The next day, we took a 3 hour bus ride over roads that reminded me of the Blue Ridge Parkway, beautiful, but dizzying when you take the turns too tight. We drove along the Sierra Madre Occidental to get to El Rosario monarch butterfly sanctuary. It was packed, but the weather was wonderful. One moment to complain about my biggest pet peeve in Mexico: we only paid $35 pesos to get in with our teacher discount, but had to pay $5 each time to use the bathrooms, which were pretty awful even by Mexican standards. Okay, I’m done complaining, back to the sunshine. We had a steep hike up at a high altitude, but climbing the heights was worth it. The monarchs were all over the trees and ground and in the air. It sounded like autumn in the States, when the wind rustles the dying leaves. One thing that made me sad was seeing so many people disregard the rules and touch the butterflies or shout loudly or leave trash around. I was so thankful to be able to see it in person, but I am sad for what will eventually happen to the monarchs if their habitats continue to be treated this way.
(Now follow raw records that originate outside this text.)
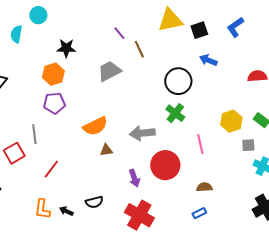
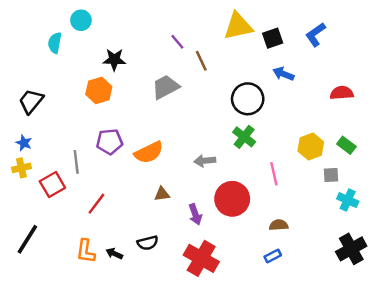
purple pentagon: (54, 103) -> (110, 142), moved
gray arrow: (142, 133) -> (205, 161), size x0.7
brown triangle: (106, 150) -> (162, 194), moved

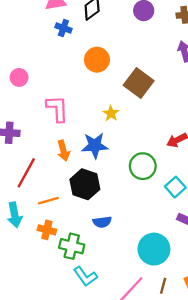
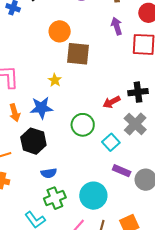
orange circle: (97, 60) -> (60, 31), moved
brown square: (139, 83) -> (78, 54), turned -30
green cross: (72, 246) -> (55, 198), moved, turned -35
After loads of pictures and oohs and aahs, we trekked back down and enjoyed delicious carne asada made by a local family. We were serenaded by a small band and had a little bit of time to look around at the souvenirs and art work being sold. We got back to our hotel around nine in the evening, but we all pretty much went right to sleep. The next day, we enjoyed breakfast across from the cathedral and then headed back to Guadalajara. I’m so thankful for the experience and the time with friends.